Bij vonnis van de rechtbank ’s-Hertogenbosch, sector strafrecht van 31 augustus 2010 (cvr prod. 31) is [veroordeelde] (hierna [veroordeelde] ) veroordeeld voor (onder meer) het (hem subsidiair tenlastegelegde) medeplegen van verduistering van de zes hierboven genoemde trekkers van Runner en is ook [veroordeelde] vrijgesproken van verduistering van de zevende trekker met het Nederlandse kenteken [kenteken 8] .
3.1.4.
Op 12 maart 2010 heeft de heer [directeur van Runner] , directeur van Runner (hierna [directeur van Runner] ), aangifte gedaan van verduistering bij de politie te Eindhoven van de genoemde zeven voertuigen (akte overlegging producties d.d. 29-9-2010, prod. 5).
3.1.5.
De trekker met kenteken [kenteken 7] is door [directeur van Runner] op 15 maart 2010 - zonder kentekenplaat, zonder de op de zijkanten van de trekker aangebrachte Runner stickers en zonder tachograafinstallatie - aangetroffen op het industrieterrein Ekkersrijt te [plaats 1] . De trekker met kenteken [kenteken 3] , die volgens [directeur van Runner] op grond van de navigatiegegevens zou moeten staan bij het bedrijf Wetron op [adres 1] te [plaats 2] , is aangetroffen op een parkeerplaats aan [adres 2] te [plaats 2] . De trekker met kenteken [kenteken 2] is door [directeur van Runner] op 14 maart 2010 aangetroffen op het terrein van CAB te [plaats 2] . Voor de stalling van twaalf trekkers, waaronder die met de Nederlandse kentekens [kenteken 3] , [kenteken 7] en [kenteken 2] , vermeld in de rechtsoverwegingen 3.1.1 en 3.1.2, heeft CAB d.d. 15 maart 2010 een rekening gestuurd naar “EU Logistics” (cva CAB/ [geïntimeerde 2] prod. 3, resp. 4). De trekker met kenteken [kenteken 2] is door de politie op 18 maart 2010 teruggegeven aan Runner.
3.1.6.
[geïntimeerde 4] is eigenaar/directeur van Rystal. [geïntimeerde 4] heeft voor Rystal vier trekkers gekocht van MVH Trading B.V. (hierna MVH Trading), één van de andere gedaagden in eerste aanleg. Drie trekkers zijn daadwerkelijk geleverd. Het betreft de trekkers met de volgende Duitse kentekens:
- [Duits kenteken 1] (oorspronkelijk Nederlands kenteken: [kenteken 1] ),
- [Duits kenteken 2] (oorspronkelijk Nederlands kenteken: [kenteken 4] ),
- [Duits kenteken 3] (oorspronkelijk Nederlands kenteken: [kenteken 6] ).

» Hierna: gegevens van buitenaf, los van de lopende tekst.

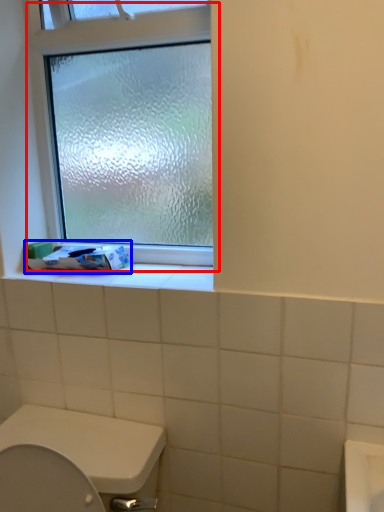 Question: Which object is further to the camera taking this photo, window (highlighted by a red box) or toilet paper (highlighted by a blue box)?

Choices:
 (A) window
 (B) toilet paper

Answer: (B)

De trekkers met het oorspronkelijk Nederlandse kenteken [kenteken 1] en [kenteken 6] had Runner geleased van Transned Lease. Deze trekkers zijn nog steeds in het bezit van Rystal.
De trekker met het oorspronkelijk Nederlandse kenteken [kenteken 4] had Runner geleased van ING Lease. Ook deze trekker is thans in het bezit van Rystal.
De vierde trekker, die ook door Rystal was gekocht maar niet aan haar is geleverd, had het Duitse exportkenteken [Duits exportkenteken] . Het oorspronkelijk Nederlands kenteken van deze trekker was [kenteken 3] . Deze trekker is weer in het bezit van Runner.
Genoemde vier trekkers waren door MVH Trading naar Duitsland uitgevoerd.
3.2.1.
In eerste aanleg hebben TVM en Runner in verband met de door hen gestelde verduistering van een viertal trekkers - TVM noemt de trekkers met de oorspronkelijk Nederlandse kentekens [kenteken 1] , [kenteken 4] , [kenteken 6] en daarenboven nog de trekker met kenteken [kenteken 3] - twaalf natuurlijke dan wel rechtspersonen waaronder CAB, [geïntimeerde 2] , Rystal en [geïntimeerde 4] in rechte betrokken en, na wijziging van eis, kort gezegd, gevorderd:
- primair, dat de gedaagden hoofdelijk worden veroordeeld tot betaling van een bedrag van
€ 248.623,37, te vermeerderen met de wettelijke rente;
- subsidiair, dat Rystal en [geïntimeerde 4] worden veroordeeld tot afgifte van de drie in rechtsoverweging 3.1.6 genoemde voertuigen aan Runner en tot vergoeding van de waardevermindering van de betreffende voertuigen sedert datum verkoop – respectievelijk vanaf 4 februari 2010 met betrekking tot de trekker met kenteken [kenteken 1] , 23 februari 2010 met betrekking tot de trekker met kenteken [kenteken 4] , 10 maart 2010 met betrekking tot de trekker met kenteken [kenteken 6] en 12 maart 2010 met betrekking tot de trekker met kenteken [kenteken 3] , onder verbeurte van een dwangsom;
- alsmede dat de gedaagden hoofdelijk worden veroordeeld tot betaling van de buitengerechtelijke kosten, te vermeerderen met de wettelijke rente daarover, alsmede in de proceskosten, inclusief de beslagkosten, en de volledige advocaatkosten voor zover uitgaande boven het door de rechtbank toe te wijzen bedrag aan proceskosten.
3.2.2.
Rystal en [geïntimeerde 4] hebben in reconventie gevorderd dat TVM en Runner worden veroordeeld tot betaling aan hen van de volledige kosten die zij, Rystal en [geïntimeerde 4] , hebben moeten maken in de hoofdzaak en in de door Rystal en [geïntimeerde 4] nader omschreven vrijwaringsprocedure, voor zover uitgaande boven de door de rechtbank toe te wijzen bedragen aan proceskosten.
3.2.3.
De rechtbank heeft de volgende vonnissen gewezen:
- Bij vonnis van 26 januari 2011 heeft de rechtbank in een door [geïntimeerde 2] opgeworpen incident geoordeeld en in de hoofdzaak de zaak naar de rol verwezen en iedere verdere beslissing aangehouden.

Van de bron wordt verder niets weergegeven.